当駅西口に本社を有する地場の弁当屋・井筒屋。新幹線ホーム含む構内5か所に売店・飲食店を展開している。
かつて当駅を経由せず長浜駅に向かっていた東海道本線だが、1889年(明治22年)に関ケ原ー馬場(現・膳所)及び長浜ー当駅間が開通したことに伴い、両線の接続駅として米原駅が設置された。
5番のりばに停車中の681系・特急しらさぎ号金沢行き。1964年(昭和38年)の東海道新幹線開業に合わせて同新幹線と北陸方面を結ぶ特急として運行開始された。
当駅始発と名古屋始発合わせて毎時1本が運行されている。
かつては現・サンダーバードの前身である雷鳥も当駅を発着していたが、1975年(昭和50年)に短絡となる湖西線経由に変更されている。
大阪・京都方面からの新快速が停車する6番のりばは、最大12両の電車が入線するため、ホームが北側に延びている。
その6番のりばに、225系新快速長浜行きが12両で到着。長浜行きは当駅で後ろ4両を切り離し、当駅以遠は8両で運転される。
5番のりばと3番のりばの間にある中線は、ホームの無い4番のりば。かつてはホームが存在し、北陸線の折り返し普通電車が発着していたらしい。
【7・8番のりば】東海道線:大垣・名古屋方面
7・8番のりばからは、JR東海の路線となる東海道線の電車が発車する。
1955年(昭和30年)に改良工事されてから半世紀以上の年季が入ったホーム屋根と柱が、交通の要所たる風格を漂わせている。
7・8番のりばは、南に長い構造となっており、ここまでくるとオタクな自分以外ほとんど人気がなくなる。
8番のりばからは新幹線の発着風景も楽しむことが出来る。新幹線米原駅は新幹線の駅にしては珍しい地上駅だ。
当初新幹線の駅は、より人口の多い隣の彦根駅に設置される予定だったが、北陸線との接続駅であるという地の利が奏功し、この場所での設置となったらしい。
上の場所から南方向の彦根・大津方面を望む。ここから南方1キロのところに、JR貨物の米原操車場がある。
駅周辺に何もないと揶揄されがちな当駅だが、だからこそ得られるこの開放的な眺望自体が、実はこの駅の名物たり得るのではないだろうか。
そして、この広大な交通の要所たる米原駅は、実は2005年(平成17年)まで「町」であり、「町」にある新幹線の駅として有名な存在だった。

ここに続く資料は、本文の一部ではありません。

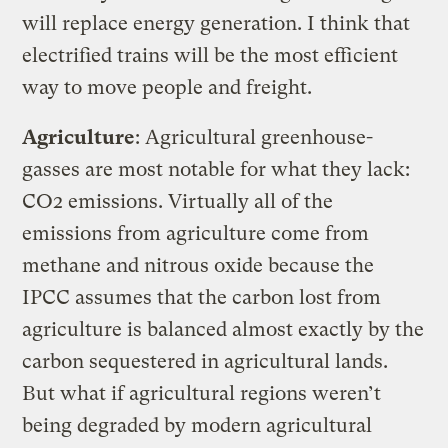
will replace energy generation. I think that
electrified trains will be the most efficient
way to move people and freight.
Agriculture
: Agricultural greenhouse-
gasses are most notable for what they lack:
CO2 emissions. Virtually all of the
emissions from agriculture come from
methane and nitrous oxide because the
IPCC assumes that the carbon lost from
agriculture is balanced almost exactly by the
carbon sequestered in agricultural lands.
But what if agricultural regions weren’t
being degraded by modern agricultural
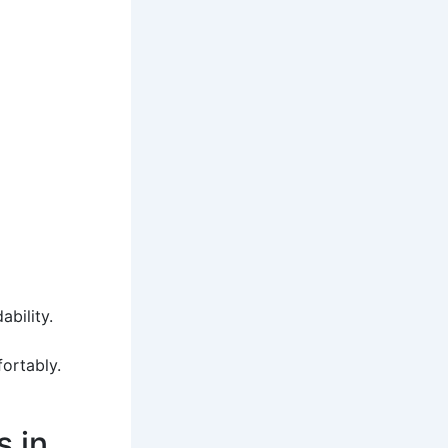
bility.
ortably.
 in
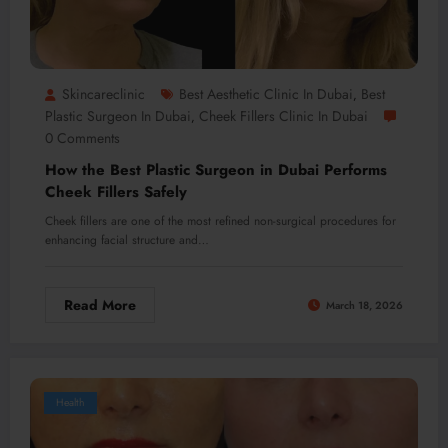
Skincareclinic
Best Aesthetic Clinic In Dubai
Best
,
Plastic Surgeon In Dubai
Cheek Fillers Clinic In Dubai
,
0 Comments
How the Best Plastic Surgeon in Dubai Performs
Cheek Fillers Safely
Cheek fillers are one of the most refined non-surgical procedures for
enhancing facial structure and…
Read More
March 18, 2026
Health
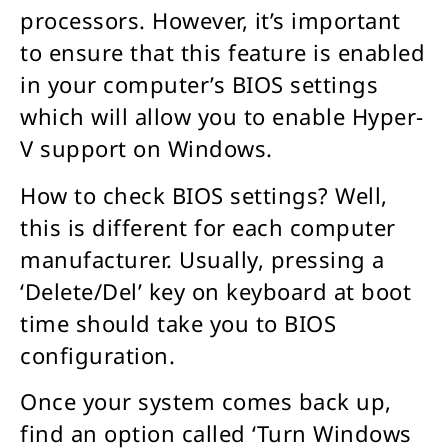
processors. However, it’s important
to ensure that this feature is enabled
in your computer’s BIOS settings
which will allow you to enable Hyper-
V support on Windows.
How to check BIOS settings? Well,
this is different for each computer
manufacturer. Usually, pressing a
‘Delete/Del’ key on keyboard at boot
time should take you to BIOS
configuration.
Once your system comes back up,
find an option called ‘Turn Windows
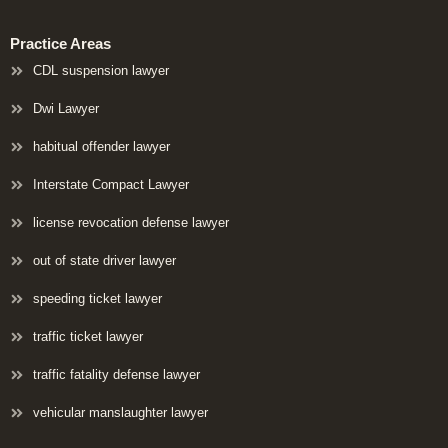
Practice Areas
CDL suspension lawyer
Dwi Lawyer
habitual offender lawyer
Interstate Compact Lawyer
license revocation defense lawyer
out of state driver lawyer
speeding ticket lawyer
traffic ticket lawyer
traffic fatality defense lawyer
vehicular manslaughter lawyer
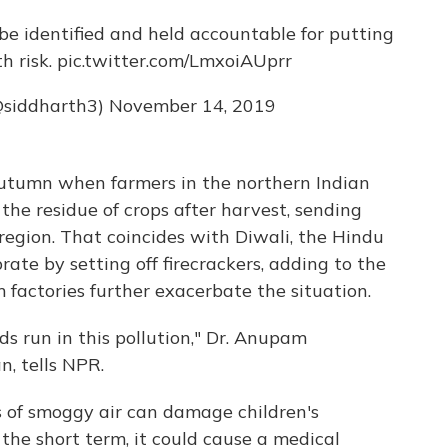
be identified and held accountable for putting
h risk.
pic.twitter.com/LmxoiAUprr
@siddharth3)
November 14, 2019
 autumn when farmers in the northern Indian
he residue of crops after harvest, sending
region. That coincides with Diwali, the Hindu
brate by setting off firecrackers, adding to the
factories further exacerbate the situation.
ids run in this pollution," Dr. Anupam
n, tells NPR.
s of smoggy air can damage children's
the short term, it could cause a medical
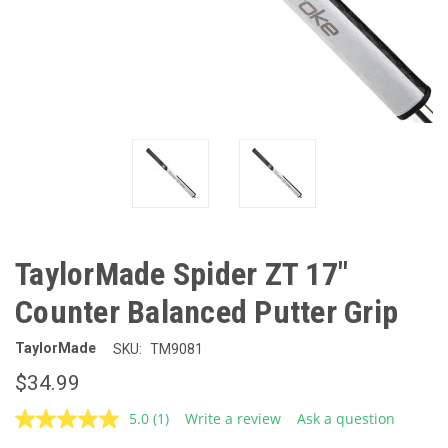
TaylorMade Spider ZT 17"
Counter Balanced Putter Grip
TaylorMade
SKU:
TM9081
$34.99
5.0
(1)
Write a review
Ask a question
Read
a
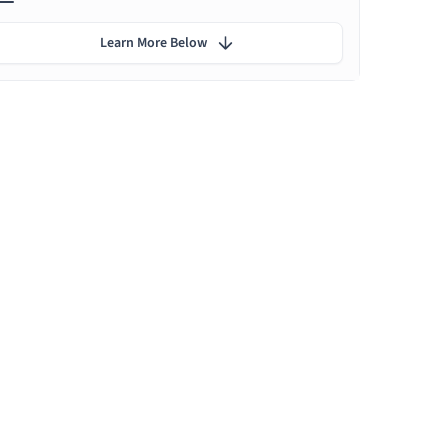
Learn More Below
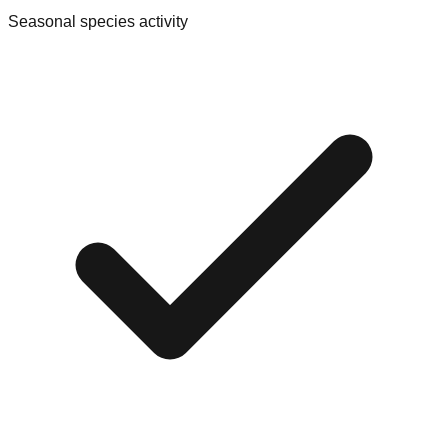
Seasonal species activity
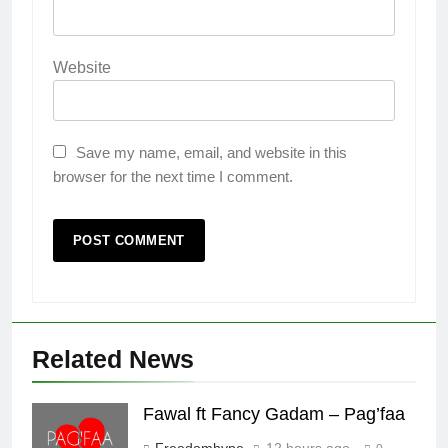
Website
Save my name, email, and website in this
browser for the next time I comment.
Related News
Fawal ft Fancy Gadam – Pag’faa
Freedomhype
12 hours ago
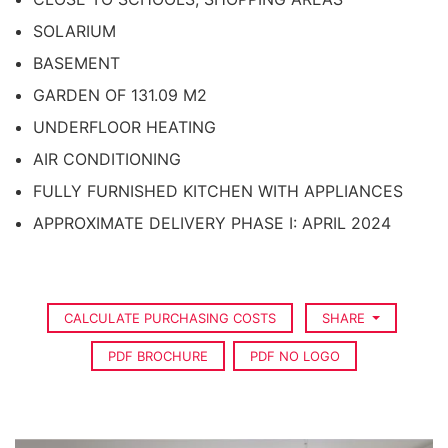
SOLARIUM
BASEMENT
GARDEN OF 131.09 M2
UNDERFLOOR HEATING
AIR CONDITIONING
FULLY FURNISHED KITCHEN WITH APPLIANCES
APPROXIMATE DELIVERY PHASE I: APRIL 2024
CALCULATE PURCHASING COSTS
SHARE
PDF BROCHURE
PDF NO LOGO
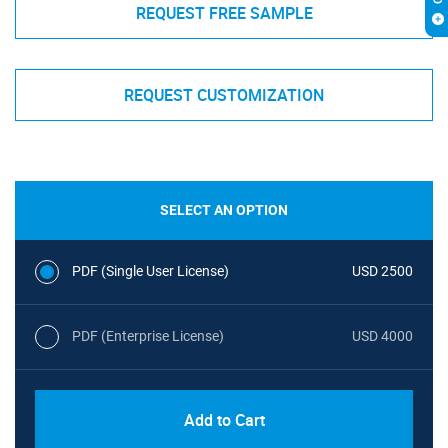
REQUEST FREE SAMPLE
REQUEST CUSTOMIZATION
SELECT AN OPTION
PDF (Single User License)
USD 2500
PDF (Enterprise License)
USD 4000
Add to Cart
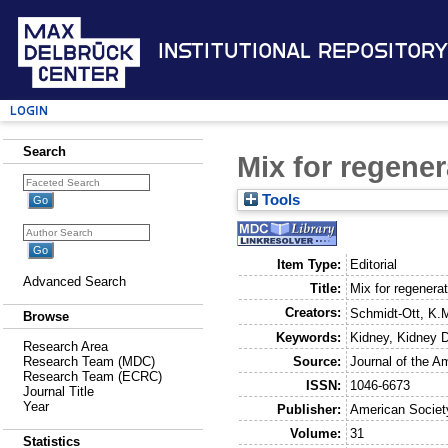
Institutional Repository
Login
Search
Mix for regene
Tools
Item Type:
Editorial
Advanced Search
Title:
Mix for regenera
Creators:
Schmidt-Ott, K.
Browse
Keywords:
Kidney, Kidney 
Research Area
Source:
Journal of the A
Research Team (MDC)
Research Team (ECRC)
ISSN:
1046-6673
Journal Title
Year
Publisher:
American Societ
Volume:
31
Statistics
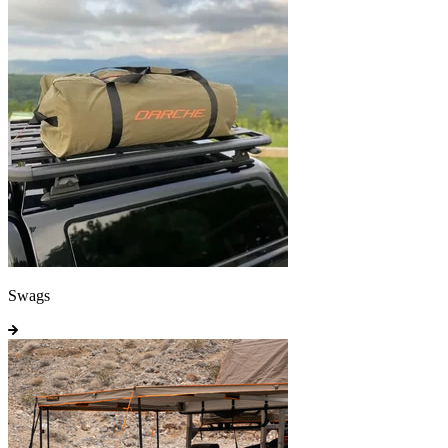
Swags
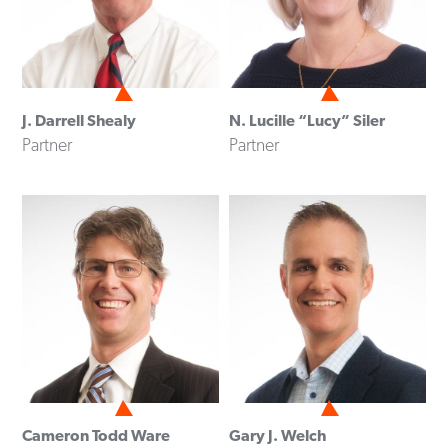
J. Darrell Shealy
N. Lucille “Lucy” Siler
Partner
Partner
Cameron Todd Ware
Gary J. Welch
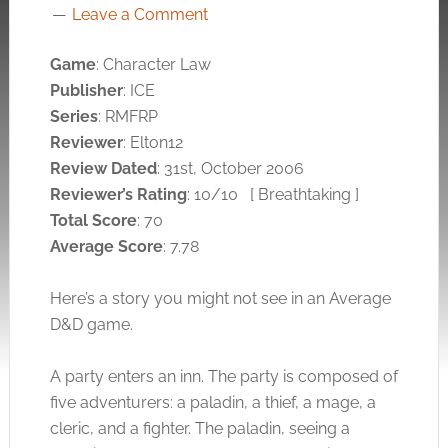
Leave a Comment
Game
: Character Law
Publisher
: ICE
Series
: RMFRP
Reviewer
: Elton12
Review Dated
: 31st, October 2006
Reviewer’s Rating
: 10/10
[ Breathtaking ]
Total Score
: 70
Average Score
: 7.78
Here’s a story you might not see in an Average
D&D game.
A party enters an inn. The party is composed of
five adventurers: a paladin, a thief, a mage, a
cleric, and a fighter. The paladin, seeing a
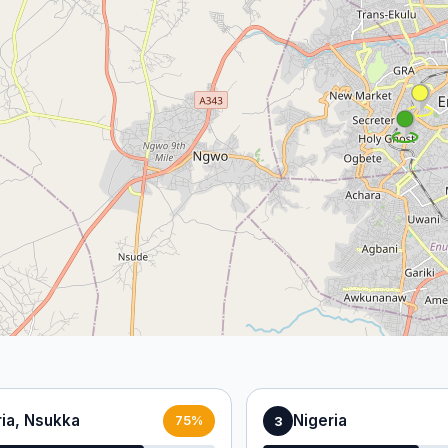
ria, Nsukka
Nigeria
3
75%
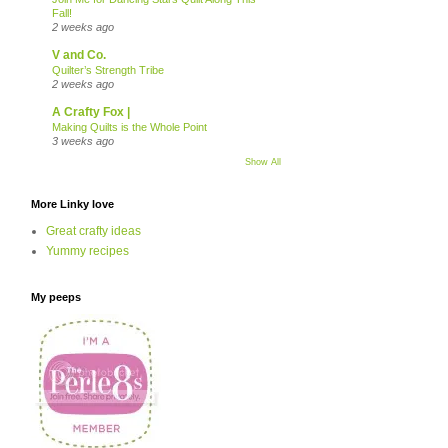
Fall!
2 weeks ago
V and Co.
Quilter’s Strength Tribe
2 weeks ago
A Crafty Fox |
Making Quilts is the Whole Point
3 weeks ago
Show All
More Linky love
Great crafty ideas
Yummy recipes
My peeps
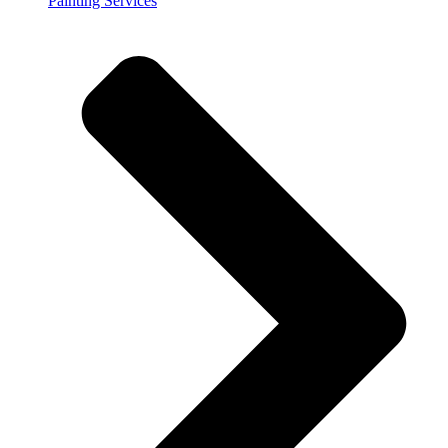
Painting Services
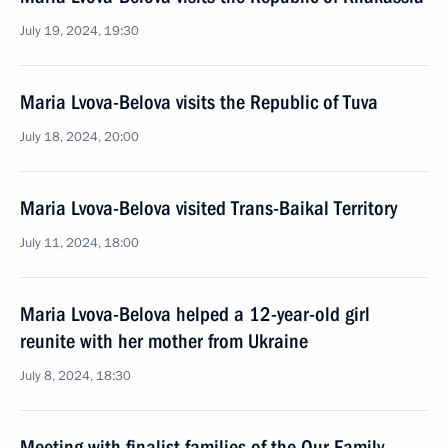
July 19, 2024, 19:30
Maria Lvova-Belova visits the Republic of Tuva
July 18, 2024, 20:00
Maria Lvova-Belova visited Trans-Baikal Territory
July 11, 2024, 18:00
Maria Lvova-Belova helped a 12-year-old girl
reunite with her mother from Ukraine
July 8, 2024, 18:30
Meeting with finalist families of the Our Family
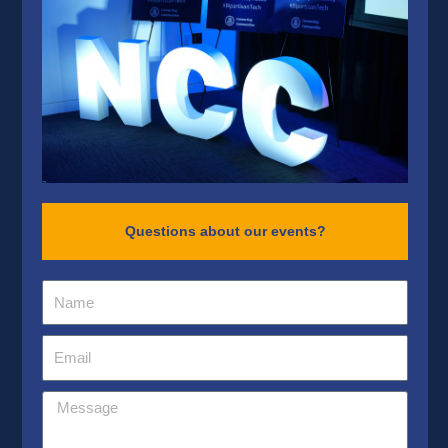
Questions about our events?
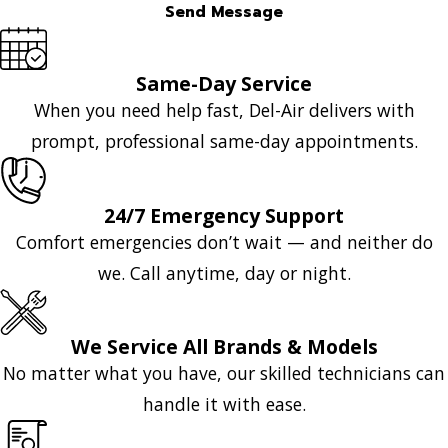
Send Message
Same-Day Service
When you need help fast, Del-Air delivers with
prompt, professional same-day appointments.
24/7 Emergency Support
Comfort emergencies don’t wait — and neither do
we. Call anytime, day or night.
We Service All Brands & Models
No matter what you have, our skilled technicians can
handle it with ease.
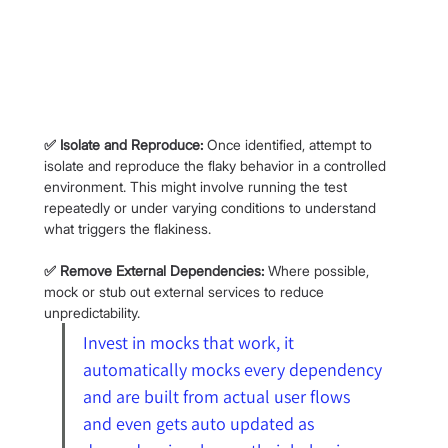
✅ Isolate and Reproduce:
 Once identified, attempt to 
isolate and reproduce the flaky behavior in a controlled 
environment. This might involve running the test 
repeatedly or under varying conditions to understand 
what triggers the flakiness.
✅ Remove External Dependencies:
 Where possible, 
mock or stub out external services to reduce 
unpredictability.
Invest in mocks that work, it 
automatically mocks every dependency 
and are built from actual user flows 
and even gets auto updated as 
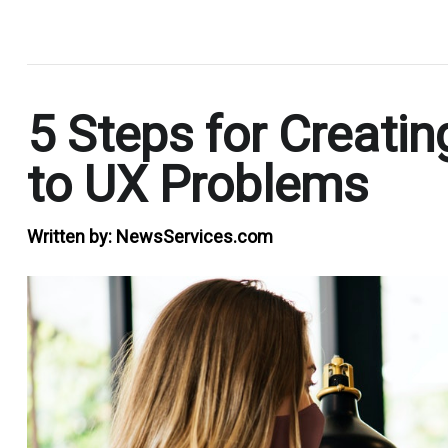
.
5 Steps for Creatin
to UX Problems
Written by:
NewsServices.com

5番乗り場と7番のりばに681系特急しらさぎ号が並んだ。
5番乗り場の電車は北陸線に入って金沢に向かい、7番のりばの電車は東海道線に入って名古屋に向かう。
8番のりばに、JR東海車の313系・当駅始発の普通大垣行きが入線。
JR東海313系の電車が見られるJR西日本の駅は当駅のみ。
JR西の221系シリーズに匹敵する快適3扉クロスシート車で、名古屋圏内では新快速としても活躍する。
その313系が大垣に向けて出発。
今度は7番のりばから681系の特急しらさぎ号名古屋行きが発車。
そして、JR東海の383系特急ワイドビューしなの・長野行きが8番のりばから発車。
2016年(平成28年)3月のダイヤ改正で、同列車の名古屋以西が廃止となるため、貴重な遭遇が出来た。
上下線の間に操車場を抱き込む形となっているため、東海道線上り方面は、大きく西側にカーブしていく。